ICTD Working Paper 25

Multinational financial institutions (MNFIs) play a significant role in financing the activities of their clients in developing nations. Consistent with the ‘follow-the-customer’ phenomenon which explains financial institution expansion, these entities are increasingly profiting from activities associated with this growing market. However, not only are MNFIs persistent users of tax havens, but also, more than other industries, have the opportunity to reduce tax through transfer pricing measures. This paper establishes a case for an industry-specific adoption of unitary taxation with formulary apportionment as a viable alternative to the current regime. In doing so, it considers the practicalities of implementing this by examining both definitional issues and possible formulas for MNFIs. This paper argues that, while there would be implementation difficulties to overcome, the current domestic models of formulary apportionment provide important guidance as to how the unitary business and business activities of MNFIs should be defined, as well as the factors that should be included in an allocation formula, and the appropriate weighting. This paper concludes that unitary taxation with formulary apportionment is a viable industry-specific alternative for MNFIs.


Kerrie Sadiq

Kerrie is a Professor of Taxation in the School of Accountancy at the QUT Business School, Queensland University of Technology, Australia, an Adjunct Research Fellow of the Taxation Law and Policy Research Group, Monash University, and a Senior Adviser to the Tax Justice Network (UK).
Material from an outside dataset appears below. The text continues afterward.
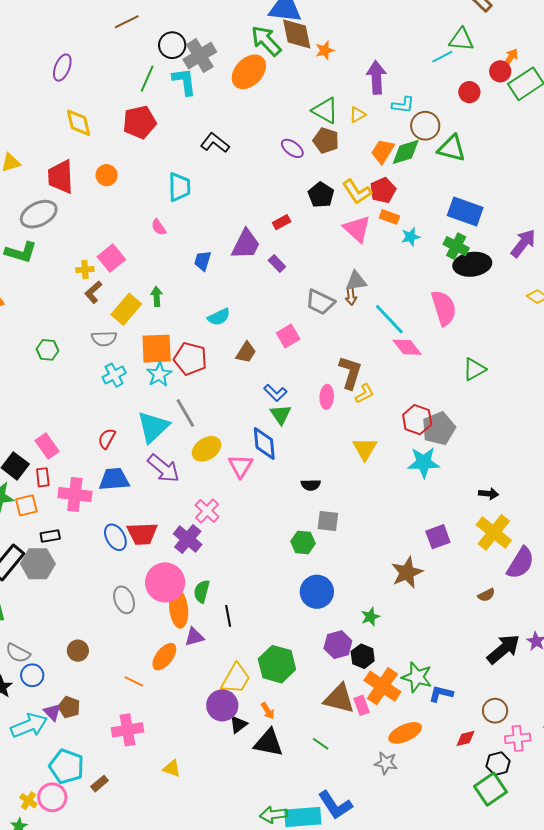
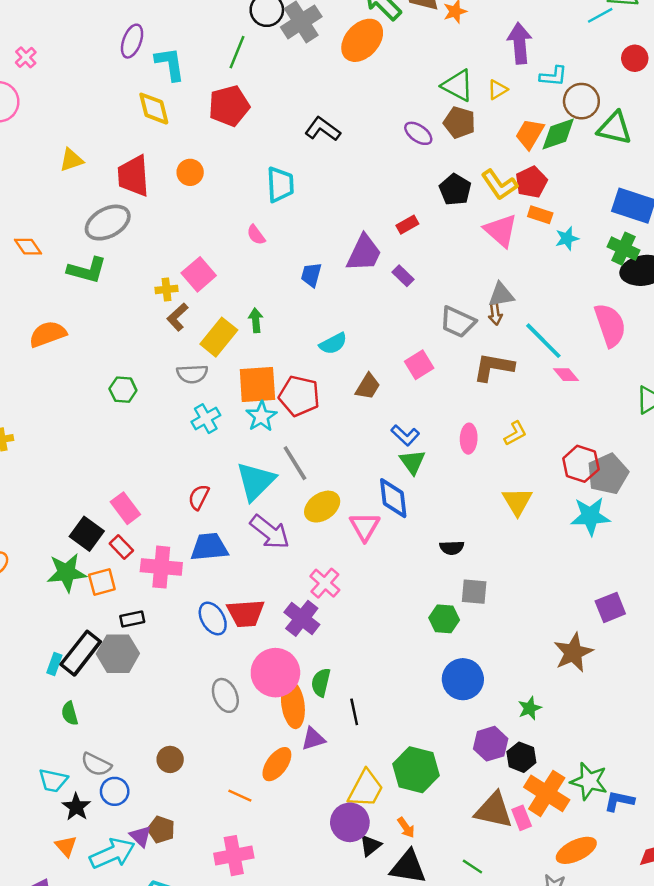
cyan L-shape: (184, 82) -> (170, 64), moved
pink diamond: (407, 347) -> (566, 375), size x0.7
brown L-shape: (350, 372) -> (494, 367), moved, turned -96
red rectangle: (43, 477) -> (121, 547), turned -36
She holds a Bachelor of Commerce from The University of Queensland, a Bachelor of Laws (Honours) from The University of Queensland, a Master of Laws from Queensland University of Technology, and a PhD from Deakin University. Kerrie is a Chartered Tax Adviser as designated by the Tax Institute. Prior to joining Queensland University of Technology, Kerrie spent 20 years at the University of Queensland, as a member of both their Law School and Business School.